Champions Online will turn free-to-play next year. Why? Because Turbine made loads of money relaunching Dungeons & Dragons Online as F2P and found success with Lord of the Rings Online, too, which turned free-to-play in Europe this week.

"We hope for a success as big as DDO," Emmert enthused. "That would be great - but I wouldn't say we're betting on it.

"In other words, I'm not going to say we'll do or die if we don't get five times our revenue or whatever the stats were that Turbine did. We're just hoping to open it up and increase the fanbase, and we'll just wait and see - I'd love it if we got their results, but hey, if that doesn't happen it doesn't happen."

Free-to-play too?

Champions Online turning free-to-play means there will be two ways to experience the game: as a Silver member or as a Gold member.

Gold members are existing subscribers who will pay $14.99 a month.
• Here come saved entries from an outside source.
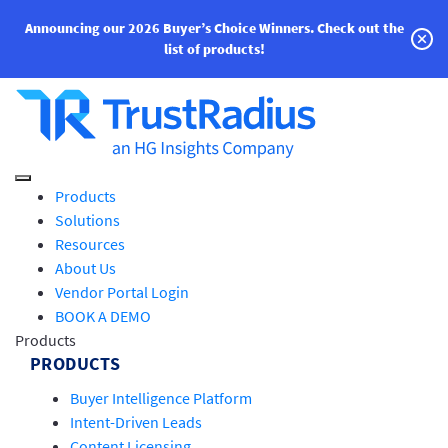
Announcing our 2026 Buyer’s Choice Winners.
Check out the
list of products!
Products
Solutions
Resources
About Us
Vendor Portal Login
BOOK A DEMO
Products
PRODUCTS
Buyer Intelligence Platform
Intent-Driven Leads
Content Licensing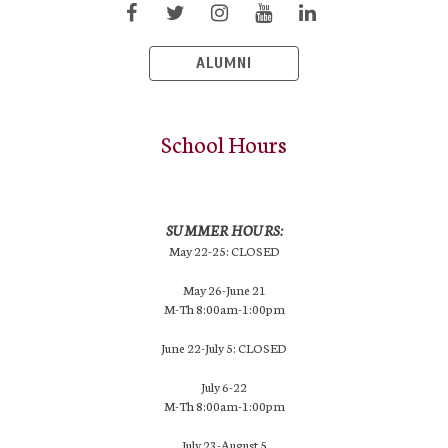
ALUMNI
School Hours
SUMMER HOURS:
May 22-25: CLOSED
May 26-June 21
M-Th 8:00am-1:00pm
June 22-July 5: CLOSED
July 6-22
M-Th 8:00am-1:00pm
July 23-August 5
Silver members, on the other hand, represent the free-to-play side of the game. Silver members have limitations on character class, costumes, and character slots - "all that kind of stuff". But they can download Champions Online and adventure from zero to superhero without spending a penny or a nickel or a galleon or whatever you use.

Of course there's the option to splash some cash if you so choose, picking content, items and buffs "a la carte" from the in-game C-Store.

Note, however, that if you're a subscriber-turned-Silver member then you'll have to pay to move to a Silver server. "You have to pay to transfer your characters over or you could just start from scratch again," revealed Emmert.

Gold members will have access to some areas that Silver members do not. But apparently the two sets of members can play Champions Online together. "We don't want to disallow that by any stretch."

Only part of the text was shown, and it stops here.